6. Robustness, Generalization, and Outstanding Challenges

Robust deployment of instrument segmentation faces several documented obstacles:

Domain generalization: Performance declines under unseen procedures (domain shift), but leading architectures (OR-UNet, Mask R-CNN, DeepLabV3+) degrade modestly (e.g., DSC drop from 0.88 to 0.85) in ROBUST-MIS stage 3 (Ross et al., 2020, Wilms et al., 2022).
Small and overlapping instances: Multi-instance segmentation accuracy drops steeply with >2 instruments present; techniques like dense pyramid attention, multi-scale attention, or structure-aware prompting provide only partial remedy (Ross et al., 2020, Yue et al., 2023).
Specular highlights, smoke, and occlusion: All present ongoing sources of segmentation error, especially on fine tool tips and small parts. Approaches like synthetic augmentation of specularity or multi-angle feature aggregation improve but do not eliminate such artifacts (Qin et al., 2020).
Annotation limitations: Single-annotator noise, inability to encode holes or ambiguous boundaries, and sparse sampling of rare classes motivate the adoption of more robust annotation and label-propagation pipelines (Allan et al., 2019).
Inference speed and real-time constraints: High-throughput, low-latency architectures (lightweight ResNets, Mask2Former, efficient promptable methods) are increasingly crucial for intraoperative deployment (Pakhomov et al., 2020, Yue et al., 2023).

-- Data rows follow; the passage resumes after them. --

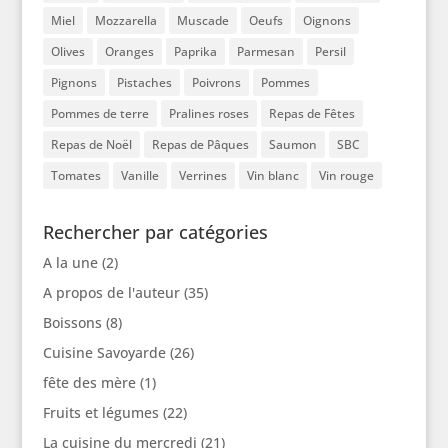
Miel
Mozzarella
Muscade
Oeufs
Oignons
Olives
Oranges
Paprika
Parmesan
Persil
Pignons
Pistaches
Poivrons
Pommes
Pommes de terre
Pralines roses
Repas de Fêtes
Repas de Noël
Repas de Pâques
Saumon
SBC
Tomates
Vanille
Verrines
Vin blanc
Vin rouge
Rechercher par catégories
A la une
(2)
A propos de l'auteur
(35)
Boissons
(8)
Cuisine Savoyarde
(26)
fête des mère
(1)
Fruits et légumes
(22)
La cuisine du mercredi
(21)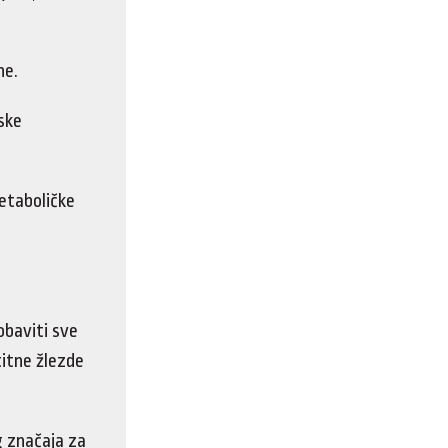
ne.
ske
metaboličke
obaviti sve
titne žlezde
g značaja za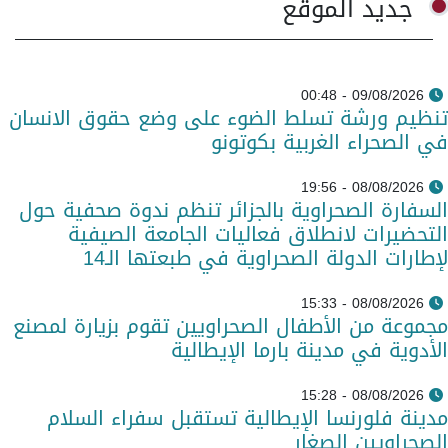
جديد الموقع
09/08/2026 - 00:48
تنظيم ورشة تسلط الضوء على وضع حقوق الانسان
في الصحراء الغربية بكوتونو
08/08/2026 - 19:56
السفارة الصحراوية بالجزائر تنظم ندوة صحفية حول
التحضيرات لانطلاق فعاليات الجامعة الصيفية
لإطارات الدولة الصحراوية في طبعتها الـ14
08/08/2026 - 15:33
مجموعة من الأطفال الصحراويين تقوم بزيارة لمصنع
الأدوية في مدينة بارما الإيطالية
08/08/2026 - 15:28
مدينة فلورنسا الإيطالية تستقبل سفراء السلام
الصحراويين الصغار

Active directions include promptable open-vocabulary methods, part-to-whole segmentation, video-level temporal consistency, and multimodal data fusion.

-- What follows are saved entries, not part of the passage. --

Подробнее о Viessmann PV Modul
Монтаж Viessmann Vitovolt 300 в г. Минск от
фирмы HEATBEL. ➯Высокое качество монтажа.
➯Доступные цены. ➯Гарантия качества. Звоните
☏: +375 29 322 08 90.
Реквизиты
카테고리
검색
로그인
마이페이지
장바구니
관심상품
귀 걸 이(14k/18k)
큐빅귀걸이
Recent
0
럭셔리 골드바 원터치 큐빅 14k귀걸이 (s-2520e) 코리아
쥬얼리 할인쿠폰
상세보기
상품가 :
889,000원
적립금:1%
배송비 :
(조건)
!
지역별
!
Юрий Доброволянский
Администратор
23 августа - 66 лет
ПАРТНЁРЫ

7. Trends, State-of-the-Art, and Future Directions

Instrument segmentation has transitioned from static, per-frame U-Net models through deep residual and instance-aware architectures to prompt-driven, transformer-based, and multimodal vision-language foundation models. Notable advances include:

Transformers and promptable models are now at the empirical frontier, with Mask2Former variants, MATIS, and LACOSTE achieving state-of-the-art segmentations in both semantic and instance-aware tracks, and hybrid prompt encoders (e.g. Collaborative Prompts in SP-SAM) nearly matching fully supervised baselines at a fraction of tuning cost (Ayobi et al., 2023, Yue et al., 2023, Wang et al., 2024).
Domain adaptation and unsupervised learning: Consistency-based, shape-focused, and semantic-diffusion methods have demonstrated competitive performance without labeled data, suggesting a viable path to annotation-light, domain-robust instrument perception (Sahu et al., 2020, Liu et al., 2020).
Referring and open-vocabulary segmentation: Vision-language approaches support interactive and language-driven workflows, promising greater flexibility and integration in surgical settings (Zhou et al., 2023, Yue et al., 2023, Yue et al., 2023, Wang et al., 2023).
Video and stereo context: Leveraging temporal and stereo cues, e.g. with disparity-guided feature fusion and set-classification transformers, has improved segmentation stability under challenging intraoperative conditions (Wang et al., 2024).

Persistent research challenges include robust small-part and multi-instance separation, label-efficient adaptation to new domains and tools, and real-time deployment in complex, dynamic clinical environments. Ongoing developments in foundation model fine-tuning, multimodal fusion, and part-aware architectures are driving the field toward higher utility, generalizability, and clinical readiness.